Improving fetal health
A team of researchers at MBZUAI’s BioMedIA Lab has developed a new AI model that is designed to understand fetal ultrasound images and accurately see the most subtle of details. FetalCLIP is specially trained to see and interpret complex scans, learning from a vast collection of more than 210,000 ultrasound images and their description: the largest dataset of its kind. This allows it to offer fast and reliable interpretations of images, meaning it can detect issues such as heart defects more quickly and accurately than ever before. FetalCLIP can also provide precise measurements of a baby’s anatomy, which is crucial for tracking and monitoring fetal growth and development. Alongside other research from BioMedIA, FetalCLIP is helping to empower healthcare providers, and contributing to healthier pregnancies and babies worldwide.

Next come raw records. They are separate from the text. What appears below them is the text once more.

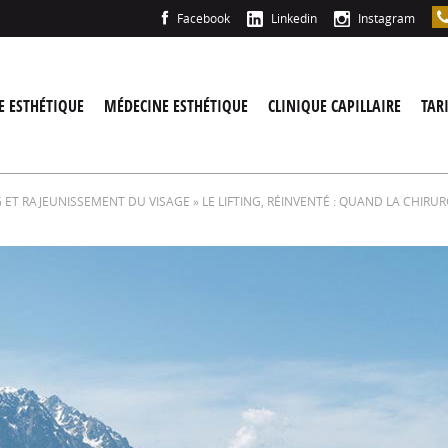
Facebook
Linkedin
Instagram
E ESTHÉTIQUE
MÉDECINE ESTHÉTIQUE
CLINIQUE CAPILLAIRE
TAR
G ET RAJEUNISSEMENT DU VISAGE
» LE LIFTING, RÉINVENTÉ : QUAND LA CHIRUR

Understanding human biology
One of the most profound ways AI is transforming healthcare is by revolutionizing the way biologists understand and predict gene activity. A team of scientists at MBZUAI has been at the forefront of this breakthrough with their AI foundation model, General Expression Transformer (GET). GET acts as a biological simulator, predicting how genes behave under certain conditions and simulating biological processes before lab experiments are required, making biological research safer, faster, more accurate, and more efficient. GET is part of a wider framework called AI-Driven Digital Organism, which seeks to predict, simulate, and program biology at all levels (such as biochemistry, molecular biology, cell biology, tissue and organ networks, patient networks, and pathogen networks), and could lead to profound changes in healthcare from drug discovery and personalized medicine to new therapies being developed and breakthroughs in our understanding of genetic mutations.

Better diagnostics
The rapid advances in multimodal AI models have given rise to AI tools that can more quickly and easily diagnose diseases, as well as offer accurate prognoses and treatment plans. MedPromptX, developed by a team from MBZUAI and Carleton University in Canada, is one such system, designed to analyze chest X-rays and other patient data to aid physicians in diagnosing lung diseases and injuries. Another is SurvRNC, a method developed by a team from MBZUAI to predict survival times for head and neck cancer patients, based on their health records. SurvRNC builds on research using deep learning for cancer diagnosis and prognosis — that aims to help AI bring down the number of cancer-related deaths, which the World Health Organization estimates could reach 15.3 million per year by 2040.

Remote accessibility
One of the greatest challenges for many parts of the Middle East and Africa region is access to good quality remote healthcare — especially in Arabic. A team from MBZUAI is changing that through its advanced virtual healthcare assistant, AI Arabic Doctor. Developed through the team’s BiMediX2 model, the application is a live example of how AI can serve outlying communities and was named by Meta as a winner of its inaugural Llama Impact Innovation Awards for its potential to solve healthcare accessibility challenges across the region. AI Arabic Doctor is a multimodal model that engages with users through text and speech, is capable of understanding and responding to medical queries in English and Arabic, and can interpret and summarize medical images such as X-rays, MRIs, and CT scans. The model shows how AI can benefit not only remote communities but also illiterate users, who have been integrated as chatbots on the Telegram platform.

Healthcare at home
AI has made it easier than ever to maintain healthy lifestyles and stick to treatment plans at home. Two examples come out of MBZUAI’s Incubation and Entrepreneurship Center (IEC), which helps turn students’ AI research into impactful startups. By integrating AI with nutrition science, Nutrigenics is helping to transform accessible, personalized, and data-driven dietary management by providing real-time meal tracking, AI-driven dietary recommendations, and seamless user-dietitian collaboration. Limb, meanwhile, is an AI system that brings physiotherapy care from hospitals into homes. The app uses computer vision and 3D modeling to help patients perform exercises correctly and allows physiotherapists to ensure adherence to rehab plans. Both startups showcase AI’s growing potential as a personalized health and lifestyle companion, giving users customized treatment plans at their fingertips and reducing the need for repeat visits to hospitals, clinics, or treatment centers.